A profit of $17,135,000,000 only in a quarter? Yeah, it's a good reason to fire people.
And firing people will boost the economy. Wait...
Google is to lay off 12,000 employees amid something of a pandemic reckoning for technology companies that recruited heavily in recent years and are now facing harsh realities of a cooling economy. In an email sent to employees today, Sundar Pichai, CEO of Google and its parent Alphabet, said: “Over the past two years we’ve …
or words to that effect.
I guess that like many other tech CEO's, Google boss wants a new island/country/jet/mega-yacht and the stock buybacks have not increased the share value enough for them to cash in their stock options to fund the purchase.
Plus, Google is famous for starting projects, releasing them and then letting them die on the vine.
If it wasn't for those stupid Captcha's I could block the few bits of google that aren't already firewalled off. Google is like MS, Facebook and especially Twatter, EVIL
I mean, you could just say 'We hired too many people by mistake', but then I guess that would involve admitting fault, where as this way you can pretend you were right to hire them and then the universe got it wrong by failing to match your expectations.
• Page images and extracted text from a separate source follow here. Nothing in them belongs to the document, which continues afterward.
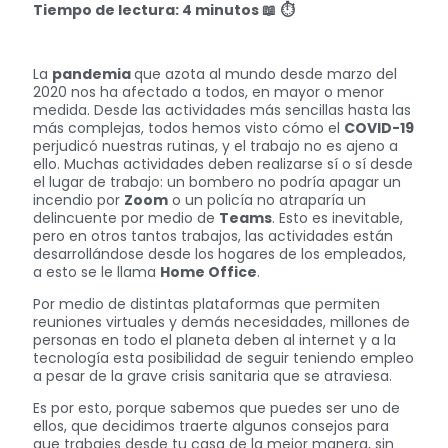
Tiempo de lectura: 4 minutos
📖
⏱
La
pandemia
que azota al mundo desde marzo del
2020 nos ha afectado a todos, en mayor o menor
medida. Desde las actividades más sencillas hasta las
más complejas, todos hemos visto cómo el
COVID-19
perjudicó nuestras rutinas, y el trabajo no es ajeno a
ello. Muchas actividades deben realizarse sí o sí desde
el lugar de trabajo: un bombero no podría apagar un
incendio por
Zoom
o un policía no atraparía un
delincuente por medio de
Teams
. Esto es inevitable,
pero en otros tantos trabajos, las actividades están
desarrollándose desde los hogares de los empleados,
a esto se le llama
Home Office
.
Por medio de distintas plataformas que permiten
reuniones virtuales y demás necesidades, millones de
personas en todo el planeta deben al internet y a la
tecnología esta posibilidad de seguir teniendo empleo
a pesar de la grave crisis sanitaria que se atraviesa.
Es por esto, porque sabemos que puedes ser uno de
ellos, que decidimos traerte algunos consejos para
que trabajes desde tu casa de la mejor manera, sin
That mean from the CEO downwards they made a huge mistake, not being able to forecast with proper skills- or they hired people they really wouldn't need, or they are firing people they would need - so together mass layoffs they should resign for being incompetent.
But we all know this is just the usual move to fatten share prices among decreasing revenues and nothing else. Which is all investors care for - company mismanagement is not important as long as you can earn enough playing Monopoly.
No matter how good your skill set forecasts are just guesses. Sometimes they are right but often they aren't. Just as very few global CEO's were prescient enough in 2019 to predict the pandemic coming, working out what way things were going to go once it arrived was always going to be a guess too.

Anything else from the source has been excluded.